Work request
Copy out each line of the data below in which "Judas" appears.

Input

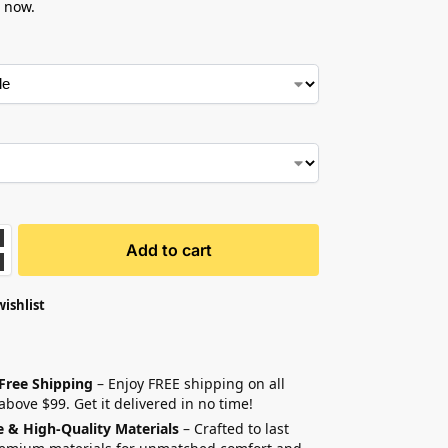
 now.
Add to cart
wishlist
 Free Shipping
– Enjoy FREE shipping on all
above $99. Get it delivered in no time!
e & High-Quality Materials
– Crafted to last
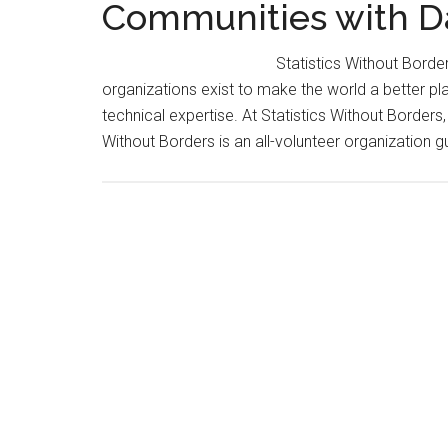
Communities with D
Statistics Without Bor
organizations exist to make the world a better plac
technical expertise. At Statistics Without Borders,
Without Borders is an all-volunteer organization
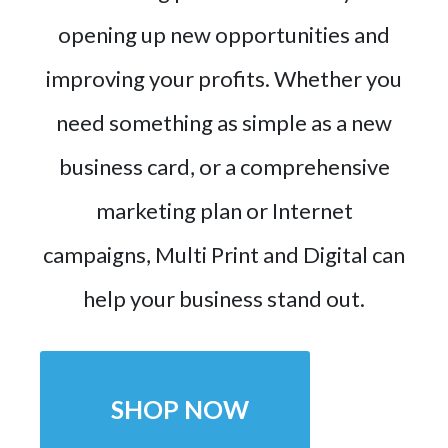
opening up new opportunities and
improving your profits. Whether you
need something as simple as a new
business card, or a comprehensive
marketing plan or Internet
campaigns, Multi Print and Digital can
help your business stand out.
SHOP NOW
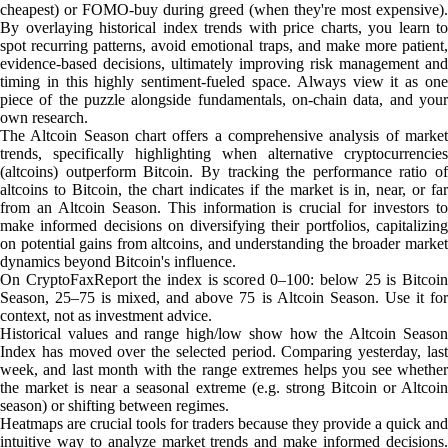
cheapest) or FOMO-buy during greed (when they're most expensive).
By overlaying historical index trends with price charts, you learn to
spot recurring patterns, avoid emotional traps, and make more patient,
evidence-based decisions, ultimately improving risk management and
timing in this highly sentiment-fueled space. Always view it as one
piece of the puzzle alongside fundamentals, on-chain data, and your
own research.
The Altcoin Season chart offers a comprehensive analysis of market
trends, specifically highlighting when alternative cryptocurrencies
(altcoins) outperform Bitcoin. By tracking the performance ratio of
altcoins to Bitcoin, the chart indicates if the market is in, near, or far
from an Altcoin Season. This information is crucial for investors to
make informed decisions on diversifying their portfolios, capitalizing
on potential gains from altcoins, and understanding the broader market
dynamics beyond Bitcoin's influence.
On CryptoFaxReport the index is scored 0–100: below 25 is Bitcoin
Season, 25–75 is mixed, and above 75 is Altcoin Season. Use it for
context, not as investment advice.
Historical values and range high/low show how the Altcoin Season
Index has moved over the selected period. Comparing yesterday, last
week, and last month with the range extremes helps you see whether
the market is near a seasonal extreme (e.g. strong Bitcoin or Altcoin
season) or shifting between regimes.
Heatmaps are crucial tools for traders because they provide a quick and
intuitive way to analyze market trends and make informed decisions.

--

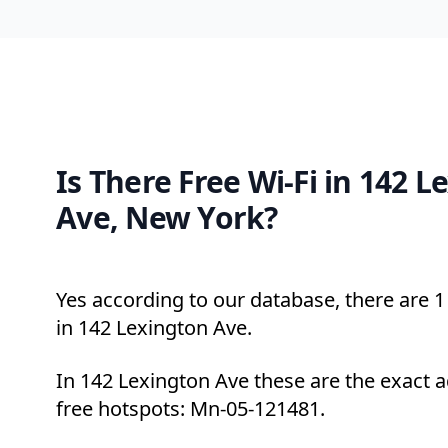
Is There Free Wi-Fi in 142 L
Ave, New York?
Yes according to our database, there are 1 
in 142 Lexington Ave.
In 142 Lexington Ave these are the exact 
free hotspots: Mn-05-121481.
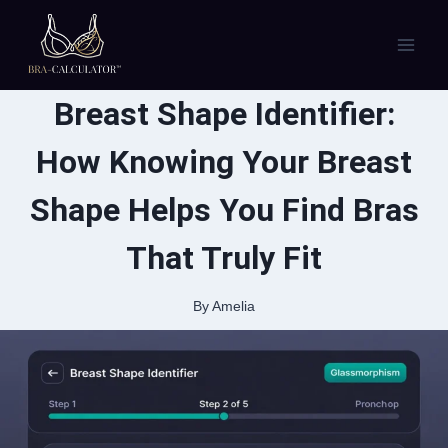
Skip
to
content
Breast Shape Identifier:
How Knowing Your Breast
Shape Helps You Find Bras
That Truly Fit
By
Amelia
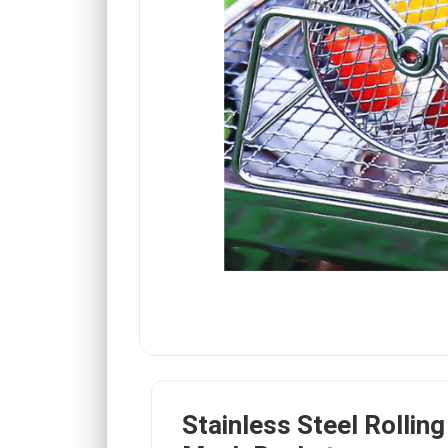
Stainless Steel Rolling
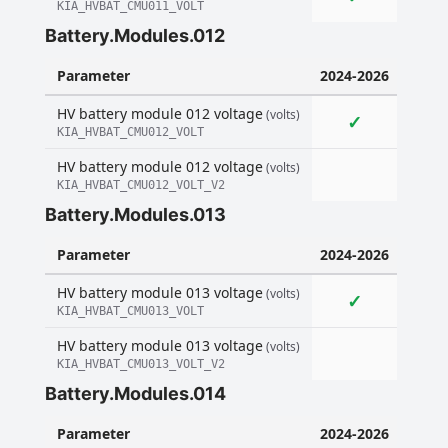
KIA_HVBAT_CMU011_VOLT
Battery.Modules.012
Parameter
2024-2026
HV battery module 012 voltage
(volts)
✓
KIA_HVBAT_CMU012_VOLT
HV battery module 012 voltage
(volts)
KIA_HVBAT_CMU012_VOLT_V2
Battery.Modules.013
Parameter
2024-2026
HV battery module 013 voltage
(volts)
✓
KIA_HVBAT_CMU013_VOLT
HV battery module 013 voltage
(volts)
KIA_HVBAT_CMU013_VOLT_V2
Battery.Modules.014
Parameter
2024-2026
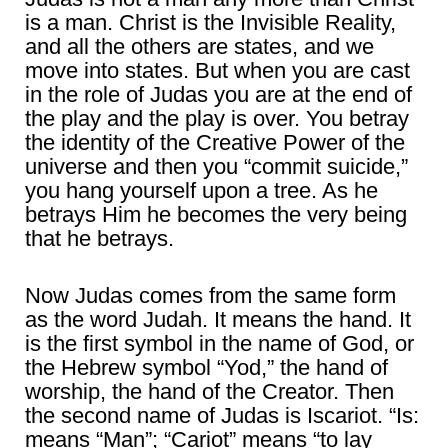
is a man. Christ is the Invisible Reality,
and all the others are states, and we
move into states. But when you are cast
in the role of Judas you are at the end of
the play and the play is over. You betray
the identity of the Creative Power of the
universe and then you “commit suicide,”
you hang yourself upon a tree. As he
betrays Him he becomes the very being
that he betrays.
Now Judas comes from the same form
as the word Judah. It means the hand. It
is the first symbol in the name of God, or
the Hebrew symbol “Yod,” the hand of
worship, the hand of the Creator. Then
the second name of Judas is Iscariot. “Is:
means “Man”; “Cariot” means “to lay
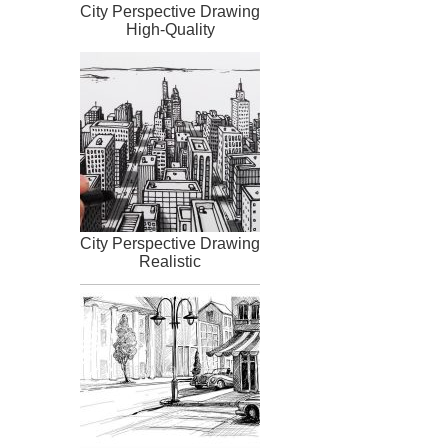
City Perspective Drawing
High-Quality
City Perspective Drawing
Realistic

Written response
in the role of Judas you are at the end of
Now Judas comes from the same form
the second name of Judas is Iscariot. “Is:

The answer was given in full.